It is a secret. Why, I don’t know. To save someone, or some people, embarrassment, seems obvious enough. But it is in the public interest, presumably, that we should know.

Meanwhile, what can one say, under the circumstances? That I am shocked and surprised? Deeply dismayed? – certainly, yes, all of the above, and so no doubt are many others, at least, those outside the senior ranks of the Department, the Minister’s advisers and DG’s confidantes.

One wants, somehow, to say more – to express indignation, even outrage; though the ignoble thought arises, even as I think this, that I myself am doing some work for the Department, and should probably exercise some caution. More defensibly, and sensibly, however, I have to ask myself, what can I reasonably say, knowing next to nothing about the actual circumstances and facts of the matter?

What I can say, though, is this. Fact is, I have known each of the Ministers and DG’s of Education since 1994 (I dont know the current Minister of Basic Education, however); and I do know, from experience, that Mary is the first and only DG properly to understand the neglected and enfeebled Further Education and Training colleges sector; the first to address the challenges of its development with honesty, integrity, and real foresight; and the first, I suspect, to command widespread respect and even admiration, within the sector and amongst key stakeholders, for her forthrightness and leadership in this arena. Respect, I say, which is not to be confused with fear and loathing.

Mary, quite simply, has been the first DG since 1994 to promise deep and meaningful change, and to grasp the importance of building a colleges system.

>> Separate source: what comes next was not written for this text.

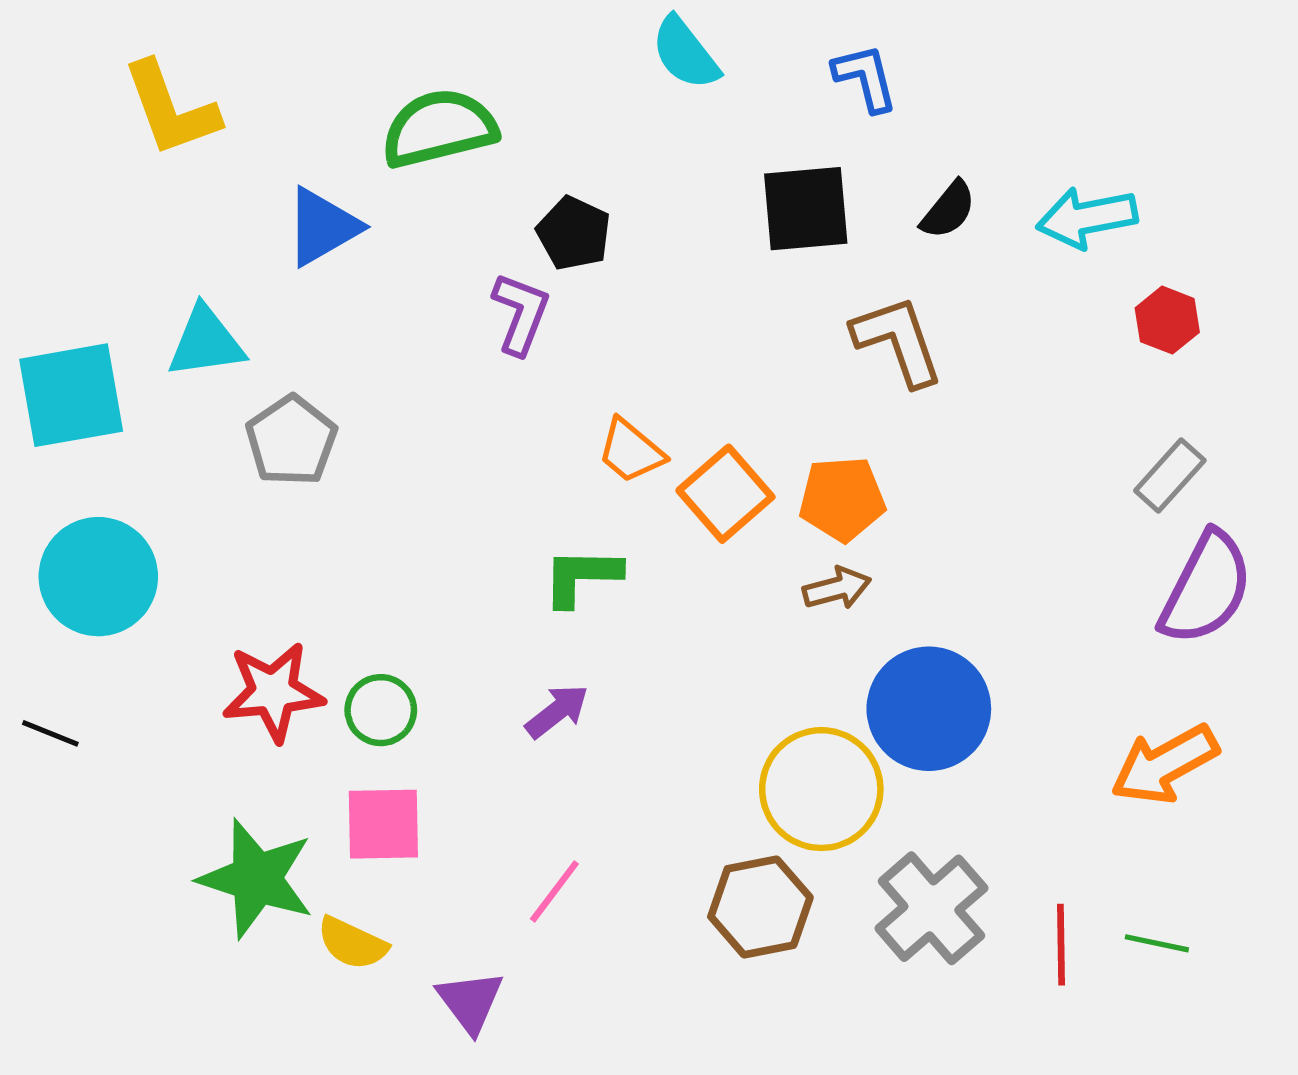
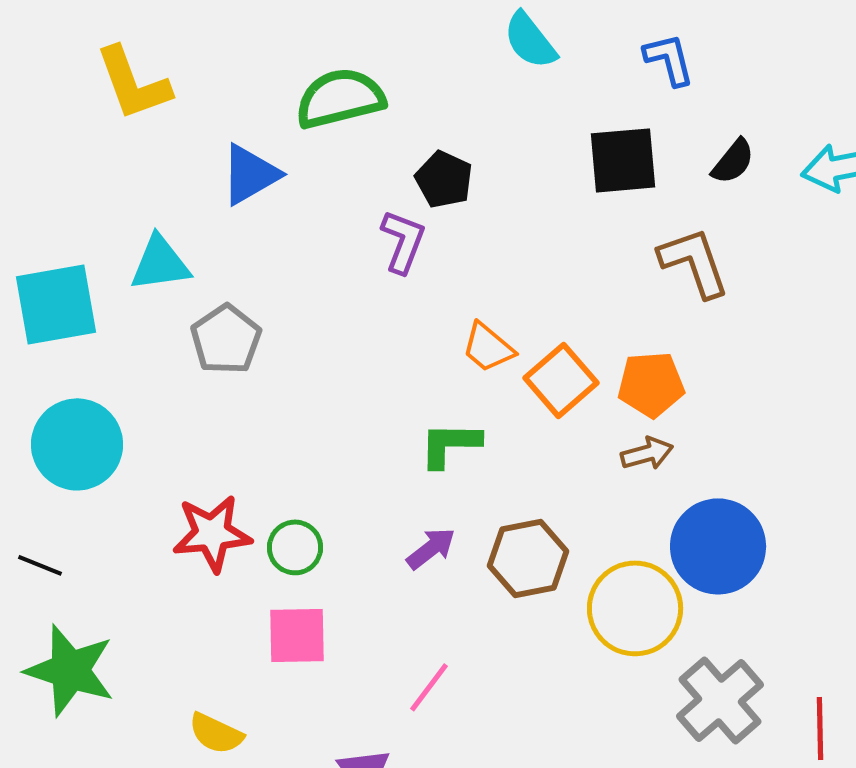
green star: (256, 878) -> (70, 670), moved
brown hexagon: (760, 907) -> (528, 558), moved
yellow semicircle: (352, 943) -> (216, 733), moved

Whatever the merits or demerits of her case, Mary’s loss as DG will set back this reform agenda, if only because it will confirm, once more, the settled view that people – Ministers, DG’s, advisers, funders and consultants – come and go; initiatives are launched with fanfare only to sink at the harbour entrance; and nothing, in the end, changes.

I have to add that I feel for Mary personally, too – mild mannered, soft spoken, a visionary with a deep and nuanced grasp of the detail, Mary worked like a true Stakhanovite in the mills and furnaces of government, to advance the cause of education, skills and higher learning. Beyond the personal, and the specific instance, the turn of events seems emblematic, also and more broadly, of a country where the lines between state and party are blurring, where partisan loyalty and arse-licking trump professionalism and competence, where those licking the arses above them only too-readily dig their heels into the hungry faces below them, kicking them down to hell like fallen angels.

According to the Business Day today, the current tally is as follows: the DG’s of Public Enterprises, Rural Development and Land Reform, and the COO in the Presidency, all have resigned in the past 14 months. The DG in the Department of Labour, a vulgar buffoon and populist, has been suspended. The DG for Communications has been dismissed. The DG in the Presidency has been transferred.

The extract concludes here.